Applicant: Torsten Sattler, Department of Electrical Engineering
Projects started 2019
3D Perception and Prediction Based on Deep Learning
The overall purpose of the project is to basic framework for combining perception, prediction, and control to optimize system level performance. Deep learning algorithms in the vision system will be developed in connection to dynamic models of the pedestrians, where the uncertainty of the predictions will be crucial for the control performance.
PI: Fredrik Kahl, Electrical Engineering, Chalmers
AI-Integromics: Interpretable deep modeling for Systems Biology
We aim to provide AI solutions for Integromics that are effective and interpretable. To this end, an AI-Integromics approach should predict phenotypes for in-house data, attribute predictive strength to the multi-omics source data, yet also provide a mapping to extensive public data resources to facilitate drug re-purposing.
PI: Rebecka Jörnsten, Mathematical Sciences, Chalmers
Deep Reinforcement Learning: Principles and Applications in Cognitive Science and Networks
The overall project goals are to carry out basic research in Deep Reinforcemnet Learning (DRL) which is one of the most powerful and exible frameworks available today for general purpose learning, and to apply it in two areas: (a) fundamental problems in cognitive science in collaboration with the world's leading group in this area at UC Berkeley and (b) network policies for applications at Ericsson.

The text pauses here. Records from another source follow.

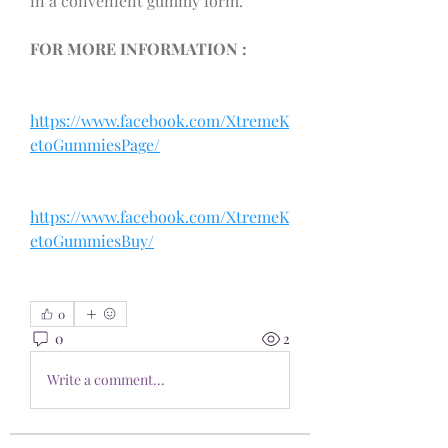
in a convenient gummy form.
FOR MORE INFORMATION : 
https://www.facebook.com/XtremeK
etoGummiesPage/
https://www.facebook.com/XtremeK
etoGummiesBuy/
0
0
2
Write a comment...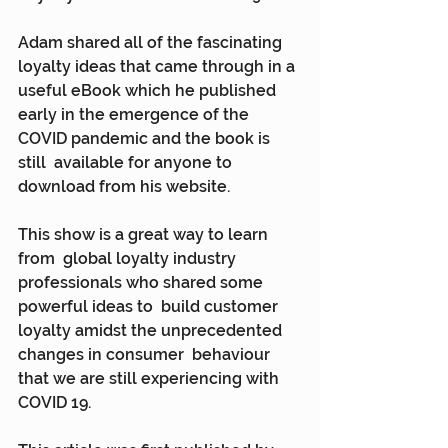
Adam shared all of the fascinating  
loyalty ideas that came through in a 
useful eBook which he published  
early in the emergence of the 
COVID pandemic and the book is 
still  available for anyone to 
download from his website.
This show is a great way to learn 
from  global loyalty industry 
professionals who shared some 
powerful ideas to  build customer 
loyalty amidst the unprecedented 
changes in consumer  behaviour 
that we are still experiencing with 
COVID 19.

PI: Devdatt Dubhashi, Computer Science and Engineering, Chalmers
Over the last decade, deep-learning algorithms have dramatically improved the state of the art in many machine-learning problems, including computer vision, speech recognition, natural language processing, and audio recognition. Despite their success, however, there is no satisfactory mathematical theory that explains the functioning of such algorithms. Indeed, a common critique is that deep-learning algorithms are often used as black box, which is unsatisfactory in all applications for which performance guarantees are critical (e.g., traﬃc-safety applications). The purpose of this project is to increase our theoretical understanding of deep neural networks. This will be done by relying on tools of information theory and focusing on speciﬁc tasks that are relevant to computer vision.
PI: Giuseppe Durisi, Electrical Engineering, Chalmers
The development and evolution of software is quite fundamentally changing. Whereas earlier software was exclusively built based on requirements, in more recent years we see that there are three distinct approaches to the creation of software, i.e. requirements-driven, outcome-driven and AI-driven.

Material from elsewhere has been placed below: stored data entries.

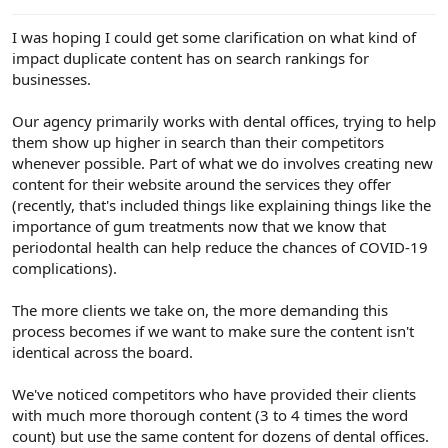
e
r
I was hoping I could get some clarification on what kind of
impact duplicate content has on search rankings for
businesses.
Our agency primarily works with dental offices, trying to help
them show up higher in search than their competitors
whenever possible. Part of what we do involves creating new
content for their website around the services they offer
(recently, that's included things like explaining things like the
importance of gum treatments now that we know that
periodontal health can help reduce the chances of COVID-19
complications).
The more clients we take on, the more demanding this
process becomes if we want to make sure the content isn't
identical across the board.
We've noticed competitors who have provided their clients
with much more thorough content (3 to 4 times the word
count) but use the same content for dozens of dental offices.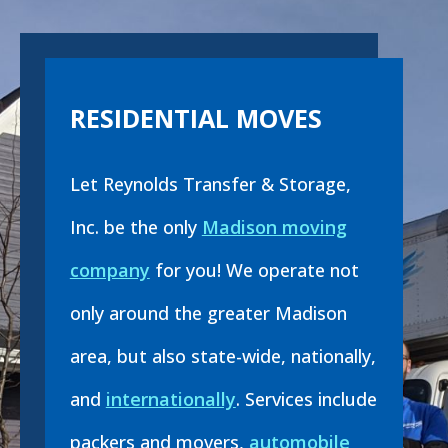
RESIDENTIAL MOVES
Let Reynolds Transfer & Storage,
Inc. be the only
Madison moving
company
for you! We operate not
only around the greater Madison
area, but also state-wide, nationally,
and
internationally
. Services include
packers and movers,
automobile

PI: Jan Bosch, Computer Science and Engineering, Chalmers
Verification of Machine Learning Algorithms (Vermillion)
Investigate if new methods of testing of cyber-physical systems being developed in our VR Researchv Environment [SyTec,CSE18] can be adapted to work on neural networks. Study applications in ML based Natural language translation (where errors are everywhere, and grouping them is what is needed). Study testing and formal verification of ML based autonomous driving in collaboration with RiSE Viktoria. Study testing in the context of machine learning based software development (see Erik Meijer’s recent talk
at Chalmers; Meijer has agreed to be an advisor on the project). The postdoc will likely concentrate on one of these application domains, depending on their background.The long term goal is to develop methods to design neural networks and machine learning based software with guaranteed properties.